Every element of the economy is connected, and what affects one element often affects the other. Interest rates can impact exchange rates and inflation. Central banks manipulate interest rates to help balance inflation and exchange rates to stop a country from extreme fluctuations that can have a negative effect on a country’s economy. Higher interest rates provide lenders with a higher return, which typically attracts foreign capital and causes a higher exchange rate. Lower interest rates often cause lenders to move their capital to a country with a higher interest rate, which can cause the value of the currency to fall.

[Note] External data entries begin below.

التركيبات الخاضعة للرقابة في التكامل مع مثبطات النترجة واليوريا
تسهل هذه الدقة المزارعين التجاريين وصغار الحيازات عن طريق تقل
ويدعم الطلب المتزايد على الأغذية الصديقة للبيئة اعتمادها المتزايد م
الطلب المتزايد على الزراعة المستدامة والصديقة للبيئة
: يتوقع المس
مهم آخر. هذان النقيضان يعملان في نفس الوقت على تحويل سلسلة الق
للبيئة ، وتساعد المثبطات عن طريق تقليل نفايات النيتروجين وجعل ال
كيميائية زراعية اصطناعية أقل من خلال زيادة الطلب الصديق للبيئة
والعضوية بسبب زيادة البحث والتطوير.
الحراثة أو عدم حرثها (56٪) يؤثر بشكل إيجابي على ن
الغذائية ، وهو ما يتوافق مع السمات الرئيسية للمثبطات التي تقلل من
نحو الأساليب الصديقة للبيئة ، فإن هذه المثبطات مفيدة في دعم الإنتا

Monetary policy is the process that the central bank or currency board uses to control the supply of money, often targeting an inflation rate or interest rate to ensure price stability and general trust in the currency. A country’s monetary policy typically determines the actions of the banks. The policy includes modifying interest rates, buying and selling government bonds, and changing the amount of money banks are required to keep in reserve. Behind all falling and rising inflation and interest rates, there is a monetary policy guiding those rates.
If a country’s GDP is strong, the value of its currency tends to rise, and the opposite is also true; a weak GDP can cause the currency to be worth less. If the demand for the product(s) exceeds the supply, the exchange rate typically rises in value. For instance, reports that the US expanded 1.0% in Q3 (and not the 0.6% that was forecast) immediately boosted the US dollar, benefiting people that planned to exchange US dollars for other currencies.

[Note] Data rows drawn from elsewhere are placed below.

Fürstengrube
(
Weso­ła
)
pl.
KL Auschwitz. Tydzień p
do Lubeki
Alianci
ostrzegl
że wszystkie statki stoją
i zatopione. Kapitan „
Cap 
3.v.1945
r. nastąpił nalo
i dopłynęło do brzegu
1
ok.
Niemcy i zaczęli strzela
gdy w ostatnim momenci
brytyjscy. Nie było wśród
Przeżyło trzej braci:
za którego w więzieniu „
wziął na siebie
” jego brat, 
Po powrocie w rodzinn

When government spending or taxes are used to grow or slow down the economy, it often affects the exchange through income changes, price changes, and interest rates.
Political and economic conditions
If a country is unstable politically, it can indicate the beginning of problems with imports and exports, and can cause investors to lose confidence in the currency. This can result in investors moving their investments out of a country. Political turmoil can also impact trade, which impacts currency values.
Commodity prices, especially oil
Economic growth and exports are frequently the direct result of a country’s domestic industry. Generally, a country will keep their exchange rate lower if they want to encourage the export of domestic product. Oil is a key commodity and as it rises and falls it can impact all other commodities and, subsequently, currency rates.
If unemployment figures are high or rising, the Central Bank usually does not want to increase interest rates. In fact, they may cut interest rates to relieve the extra financial difficulties that a high unemployment rate has on the economy.
You can mitigate your risk with fluctuating exchange rates by following these steps:
Find out what the current exchange rate is and compare the rates and fees offered by banks and other providers. You can manage foreign exchange risk by setting a budget for the year. You will need to provide your Currency Specialist with details such as, the number of trades and possible time frame of each transaction.
Consolidating foreign currency transactions will help determine the financial position of an operation and can be included in financial statements. Currency fluctuations should be included because this exposes the gains and losses made.
How to protect against changing exchange rates
To help protect your financial exchanges there are a few steps you can take to mitigate the risk of fluctuating rates. Building a foreign exchange strategy will help determine which type of transaction agreement works best for your business. Spot orders, market orders and forward contracts can work together as part of an integrated strategy.